Influence of the ZnO Nanostructures Shape on Piezoelectric Energy Harvesters Performance

Abstract

Due to the small size and ability to supply energy to remote devices, metal–oxide-based piezoelectric energy harvesters have recently gained an enormous amount of attention. The nanostructure of the piezoelectric metal–oxide profoundly influences the operational characteristics of these devices. Here, the effect of geometrical parameters of various ZnO nanostructures, i.e., nanowire (NW), nanotube (NT), and nanoneedle (NN), on their mechanical resonance frequency, piezoelectric voltage, and output power is investigated at different load resistances through COMSOL simulations. The geometrical parameters considered in the simulations are in the range of those obtained from experimental works: 1–3- $\mu \text{m}$ height for all nanostructures, 50–150 nm for NWs cross section, and a few tens of nanometer for NT hollow cores and NN tips.

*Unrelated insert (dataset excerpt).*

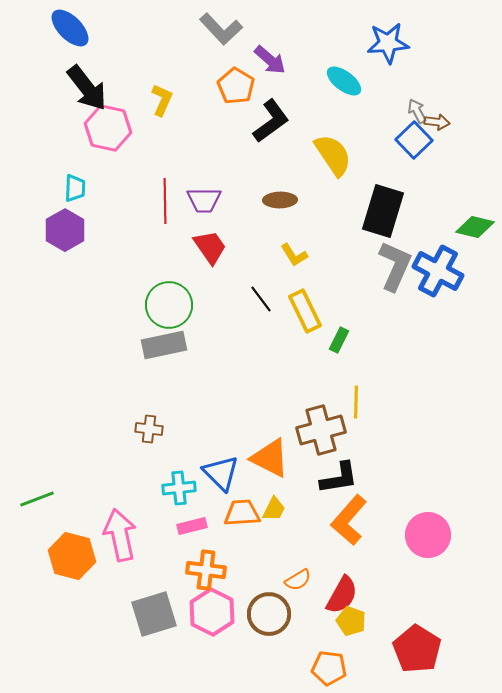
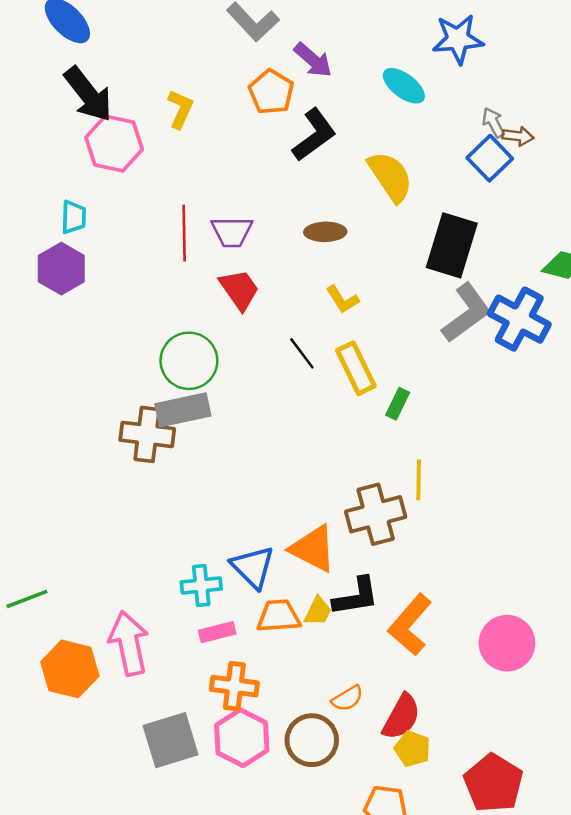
gray L-shape: (395, 266) -> (466, 313), turned 30
brown cross: (149, 429) -> (147, 434), moved, size x1.6
black L-shape: (339, 478) -> (356, 597), moved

Results show as the nanostructures are made thinner and longer, better piezoelectric performance is observed. At a constant pressure of 10 N/m2, open-circuit piezoelectric voltages of 37.88, 154.56, and 599.23 mV are achieved from the champion NWs, NTs, and NNs, respectively. The respective maximum output powers of these nanostructures are 0.58, 1.93, and 2.6 mW/cm2. The analytical equations of the moment of inertia ( ${I}$ ) for all of these nanostructures are extracted, and the superior performance of NNs is attributed to a lower moment of inertia. The load resistance significantly impacts the mechanical resonance frequency, piezoelectric voltage, and output power of these nanostructures; the effect is described by deriving and analyzing the Mason equivalent circuits.